Self-care and setbacks
I’m staying at a friends place, watching her dog (who is Cali’s bestie). It has been nice to be a little bit away from the chaos and I’ve been sleeping really well.
Making coffee the other day I had a bit of a mishap. My forearm when over the steam of the kettle and I got a burn. It is not a bad burn -but it is in the arm that is healing. I notice the next day that the arm has started to swell – ugg. Fortunately, I have compression sleeves and already had an appointment booked to see my physiotherapist who also does lymphatic massage. Fortunately, she took measurements before surgery, so we could see how things had changed. The swelling isn’t horrible, but it definitely is present. Ugg.
That brings me to self-care, and reminding myself that I need to get back into the pool. The pool is the best thing for lymphedema – it provides compression while you exercise. I can’t really “swim” right now because my right arm isn’t strong enough.
So this morning, when I woke up early, I checked the pool schedule. I had half an hour before the pool first opened – a perfect time to go where it isn’t at all busy. After walking down the ramp into the pool, I was pleasantly surprised that I could move along in the pool using my arms – just not trusting going into deep water. We will see how the arm feels later, but it definitely brought the swelling down. I visibly checked before getting in, and then afterwards. It is amazing the difference it makes.
I am reminded that I need to do more self-care – and not just swimming. After the swim, I took the dogs for a walk around the pond. It is a lovely walk where you feel like you are in a forest with all the trees around you. The smells and the sounds provide healing energy – and the dogs don’t mind the walk either!

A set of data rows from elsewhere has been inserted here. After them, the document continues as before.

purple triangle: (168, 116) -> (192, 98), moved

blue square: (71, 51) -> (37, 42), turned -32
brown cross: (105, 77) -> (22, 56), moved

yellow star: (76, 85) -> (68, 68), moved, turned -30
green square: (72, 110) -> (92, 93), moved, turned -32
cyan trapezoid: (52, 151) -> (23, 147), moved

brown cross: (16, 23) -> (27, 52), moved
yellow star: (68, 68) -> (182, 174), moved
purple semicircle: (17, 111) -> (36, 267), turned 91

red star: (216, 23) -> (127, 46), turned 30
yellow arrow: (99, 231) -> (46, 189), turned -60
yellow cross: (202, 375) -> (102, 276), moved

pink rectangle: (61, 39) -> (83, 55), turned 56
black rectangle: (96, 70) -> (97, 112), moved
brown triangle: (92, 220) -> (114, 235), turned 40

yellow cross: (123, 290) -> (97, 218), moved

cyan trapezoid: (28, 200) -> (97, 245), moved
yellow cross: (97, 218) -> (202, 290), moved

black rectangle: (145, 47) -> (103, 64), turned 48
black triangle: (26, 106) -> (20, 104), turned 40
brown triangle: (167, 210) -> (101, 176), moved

There is so much happening with Treehouse Village – so much critical stuff that it is easy to get swept up into the crisis of the day. If you want to see a nice story about Treehouse, CBC did a five minute piece about it. We are a resilient community who have jumped through many hurdles, so it is truly amazing to see it all come together. It is still very much a construction site, but we have conditional occupancy on three of the four residential buildings. It is a time when we are starting to feel like the end is actually in site.

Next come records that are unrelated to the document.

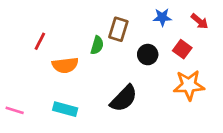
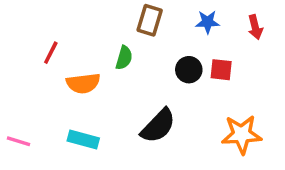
red arrow: (200, 21) -> (255, 27), turned 36
brown rectangle: (118, 29) -> (150, 20), moved
red square: (182, 49) -> (221, 70), moved, turned -30
orange star: (189, 85) -> (242, 134), moved

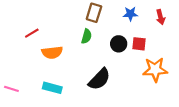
red line: (51, 53) -> (32, 33), turned 32
green semicircle: (124, 58) -> (86, 36), moved
orange star: (242, 134) -> (155, 70), moved

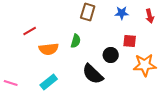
green semicircle: (86, 36) -> (76, 41), moved
black circle: (119, 44) -> (111, 55), moved
black semicircle: (99, 79) -> (93, 74), turned 90
cyan rectangle: (52, 88) -> (49, 82), turned -54

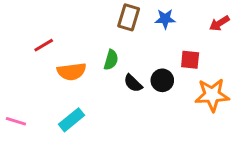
blue star: (122, 13) -> (165, 19), moved
red arrow: (150, 16) -> (219, 23), turned 72
black semicircle: (93, 74) -> (133, 83), moved, size x0.6

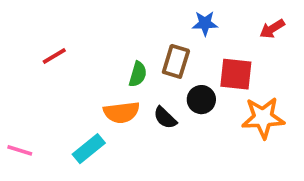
brown rectangle: (129, 17) -> (176, 61), moved
red square: (190, 60) -> (236, 74), size x1.4
orange semicircle: (72, 72) -> (121, 112), moved
black semicircle: (133, 83) -> (165, 118), moved

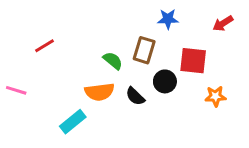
green semicircle: (138, 74) -> (113, 61), turned -66
orange star: (263, 118) -> (215, 96), size x0.6
pink line: (20, 150) -> (16, 90), moved

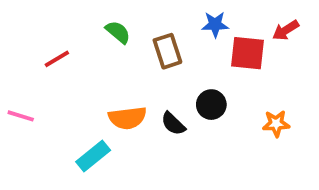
brown rectangle: (144, 50) -> (167, 51), moved, turned -35
green semicircle: (113, 61) -> (118, 32), moved
red square: (193, 61) -> (248, 53), moved

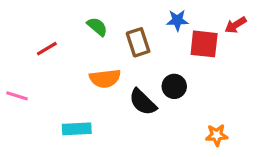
orange semicircle: (127, 118) -> (105, 78), moved
black semicircle: (173, 124) -> (143, 102), size x1.4
orange star: (276, 124) -> (217, 135), moved
cyan rectangle: (93, 156) -> (77, 129), turned 36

We have been so involved in it, that it is hard to step away and take a break – especially when everything feels so critical.
But then cancer has a way of reminding you. It is weird, that I don’t have the clarity of what is important the same way I did the first time I had cancer. The first time, it was easy to just let go of things. I could let go of things that were dragging me down, and focus on things that would help me through it. I guess I don’t feel like I have as much dragging me down, such that I haven’t had that same need to just let things go.

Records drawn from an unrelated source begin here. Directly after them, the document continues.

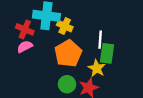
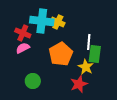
yellow cross: (65, 26) -> (58, 22), moved
green circle: (67, 84) -> (33, 81), moved

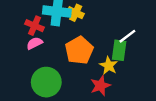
white line: (89, 42) -> (127, 36), moved, turned 49
green circle: (33, 81) -> (46, 82), size x1.6

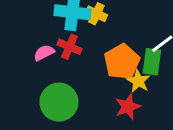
red cross: (35, 26) -> (69, 47), moved
orange pentagon: (79, 50) -> (122, 62), moved

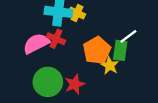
pink semicircle: (44, 53) -> (36, 43), size x1.6
red star: (128, 107) -> (75, 84), moved

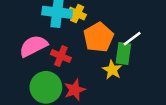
red cross: (56, 39) -> (61, 56), moved
orange pentagon: (97, 50) -> (98, 37), moved

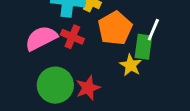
white line: (132, 39) -> (153, 30), turned -30
red cross: (61, 56) -> (72, 37), moved

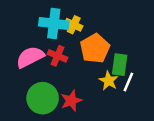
white line: (153, 30) -> (128, 82), moved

Last time self-care involved going for a lot of walks. This time it involves beach trips so that my dog can run, but also, time spent on my new home – painting, building drawers for the kitchen cabinets – whatever I can do to help make it be my new home. We are hoping to move in before the end of October. There is still lots of work to do to make it livable. Fortunately, we have a nice place to stay until the of the month (and another home if we need it).
What do you do for self-care? How often do you do it?